“Arte è Scienza” al Museo con gli studenti del Conti Vainicher

(Comunicato) Si è svolta una attività scientifico-didattica presso il Parco Archeologico delle Isole Eolie, nella ex chiesa di Santa Caterina nel Museo Luigi Bernabò Brea al Castello, attraverso la quale sono stati approfonditi alcuni temi e tecniche riguardanti la conoscenza del patrimonio culturale. L’iniziativa è denominata “Arte è Scienza” viene organizzata annualmente dal 2014 in diversi siti culturali italiani a cura della Associazione AIAr (Associazione Italiana Archeometria). Il tema è stato “Le Maschere Teatrali Rivivono in 3D: Spettroscopia e Ricostruzione”
Con l’Archeometria si approfondiscono le conoscenze sui i materiali storici, attraverso studi interdisciplinari, strumenti e metodologie scientifiche, le analisi chimico- fisiche, preferendo quelle non distruttive. Si giunge così a definire la provenienza e la composizione di manufatti archeologici ed il loro contesto, di indagare i rapporti storici tra ambiente e umanità.
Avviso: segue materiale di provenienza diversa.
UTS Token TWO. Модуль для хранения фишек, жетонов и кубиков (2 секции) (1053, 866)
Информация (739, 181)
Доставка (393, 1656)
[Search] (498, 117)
Un pool di scienziati che svolgono la loro attività presso importanti Istituti di ricerca siciliani, attraverso diverse attività di laboratorio, hanno permesso di applicare queste tecnologie sui manufatti archeologici conservati presso il Museo, con un folto numero di partecipanti costituito da docenti e studenti delle ultime classi dell’Istituto “Isa Conti Eller Vainicher” di Lipari, appartenenti ai vari indirizzi di studio nei quali si articola la scuola.
Sono state utilizzate alcune apparecchiature portatili fornite dagli Enti di ricerca, come l’XRF (X-ray flourescence), il Raman e lo scanner 3D, gli scienziati hanno mostrato come vengono individuati gli elementi chimici che compongono i manufatti e ne hanno effettuato anche scansioni tridimensionali, consentendo anche ai ragazzi di usarli direttamente.

Gli studiosi erano guidati da Rosa C. Ponterio, ricercatrice presso l’IPCF-Istituto per i Processi Chimico Fisici, una struttura del Consiglio Nazionale delle Ricerche con sede a Messina; i manufatti esaminati sono stati descritti invece da Maria Clara Martinelli, archeologa del Parco Archeologico delle Isole Eolie.

Accanto a loro i fisici Francesco Armetta, Maria Luisa Saladino e Sebastiano Trusso dell’Università di Palermo assieme a Viviana Mollica Nardo e Dario Giuffrida dell’Università di Messina.